Für Mediziner sind derartige Statistiken eine wahre Fundgrube. Denn sie verraten, ob bestimmte Therapien und Vorsorgemaßnahmen nachhaltig wirken – oder eben auch nicht. So gelten in Frankreich 60 Prozent aller Prostatakrebsfälle irgendwann als geheilt, während es Dänemark in diesem Bereich lediglich auf 14 Prozent bringt. Die erhebliche Diskrepanz sei eine Folge der PSA-Test-Intensität (Krebsvorsorgetest) beider Länder, konstatieren die Autoren, betonen aber im gleichen Atemzug, dass die Dänen ähnliche Heilungschancen aufweisen, wie die restlichen nordeuropäischen Länder.

[B]Screening zeigt Erfolge[/B]
Dass frühe Screenings der dann folgenden Therapie zum Erfolg verhelfen demonstriert auch ein Blick auf die Brustkrebsfälle. Immerhin 10 Prozent beträgt der Erfolgsunterschied zwischen Westeuropa und Ländern wie Polen, Tschechien oder Slowenien – weil viele westeuropäische Länder seit Mitte der 1990er Jahre Brustkrebs-Screenings durchführen, die östlicheren indes nicht. Ohnehin fallen die geographischen Variationen mitunter drastisch aus. Allein die Heilungsrate bei Magenkrebs kann, je nach Gegend, neun oder eben auch 27 Prozent betragen. Bei Lungenkrebs schwankt diese Zahl statistisch zwischen vier und zehn Prozent, Dickdarmtumoren können in 25 bis 40 Prozent aller Fälle als geheilt betrachtet werden. Je nachdem, wo man gerade lebt.

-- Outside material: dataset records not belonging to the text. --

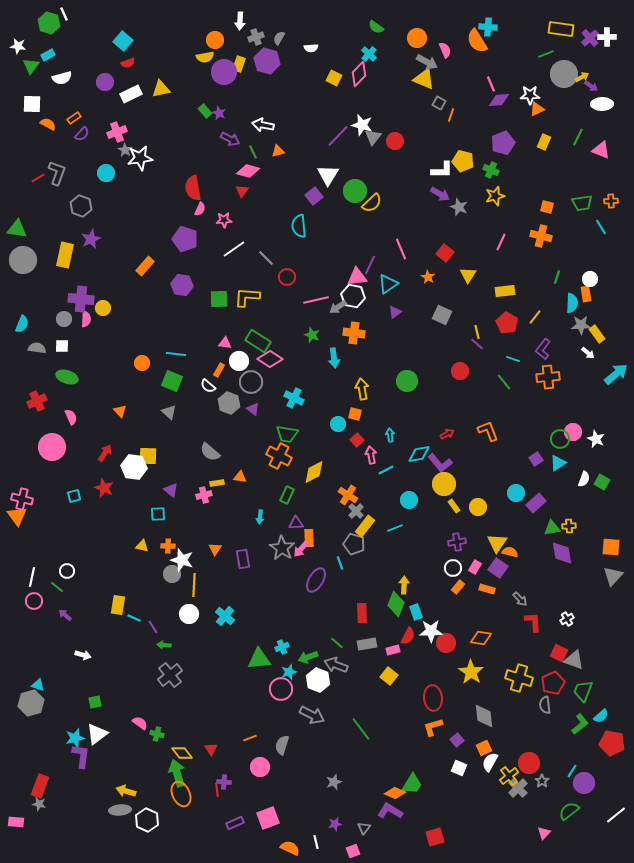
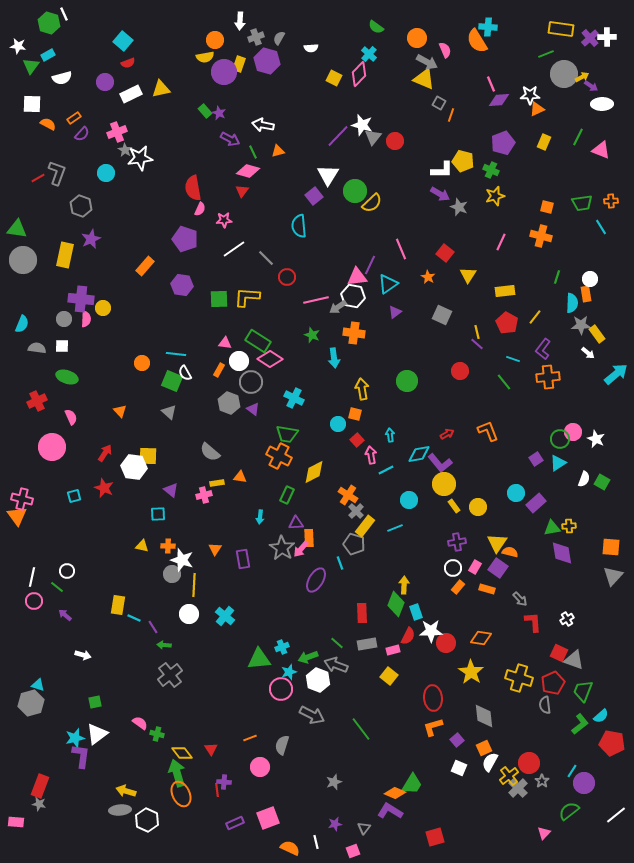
white semicircle at (208, 386): moved 23 px left, 13 px up; rotated 21 degrees clockwise
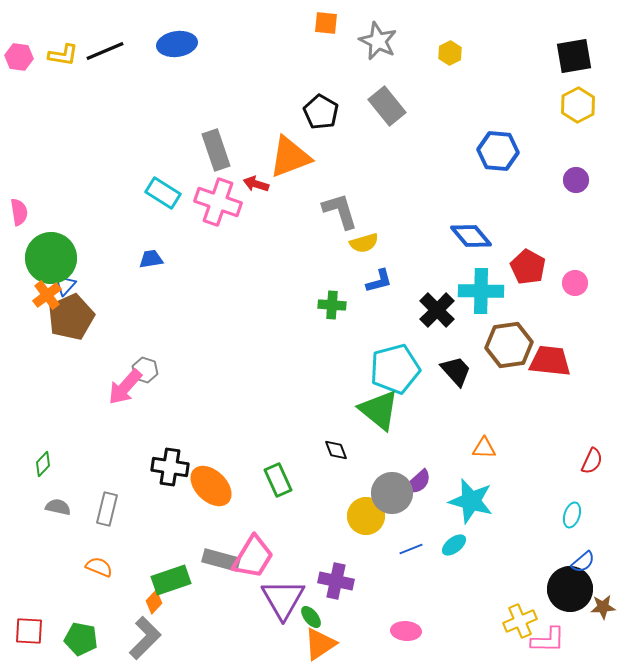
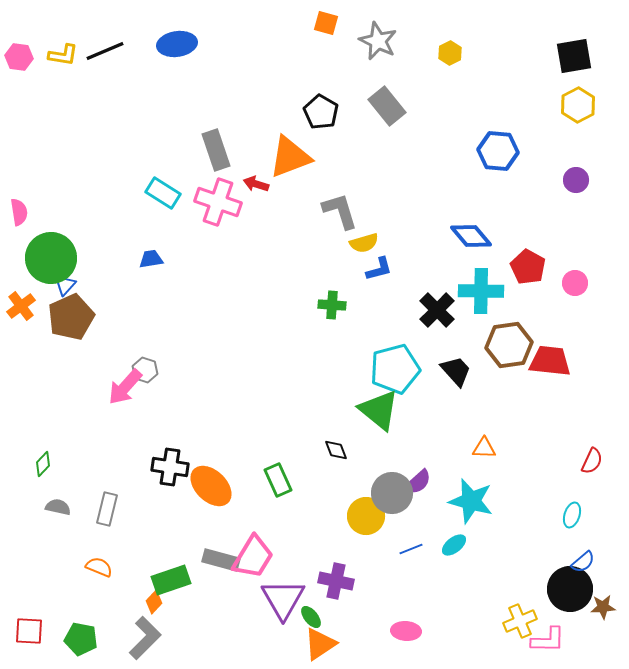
orange square at (326, 23): rotated 10 degrees clockwise
blue L-shape at (379, 281): moved 12 px up
orange cross at (47, 295): moved 26 px left, 11 px down
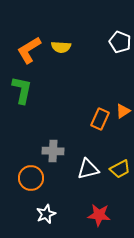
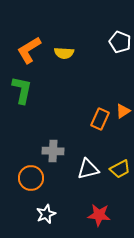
yellow semicircle: moved 3 px right, 6 px down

Als besonders aussagekräftig gilt eine weitere Statistik. Nicht nur die Anzahl der nachhaltig Geheilten steigt, auch die Prozentzahl der 5-Jahres Überlebenden nimmt zu und liegt mittlerweile bei 50 Prozent. Für Epidemiologen Capocaccia legen die einzelnen Statistiken gleichzeitig Schwachpunkte des europäischen Monitoringsystems offen – die man jetzt beheben kann. Ausgerechnet für Kinder und Jugendliche lägen beispielsweise in vielen Ländern keine verlässlichen Daten vor, weil dazu Krebsregisterdaten fehlten. Deutschland machte da eine Ausnahme, schwächelte im Betrachtungszeitraum dafür in einem anderen Bereich: Lediglich das Saarland lieferte auf Grund seines Krebsregisters verlässliche Patientendaten – und deckte damit, statistisch betrachtet lediglich ein Prozent der deutschen erwachsenen Bevölkerung ab.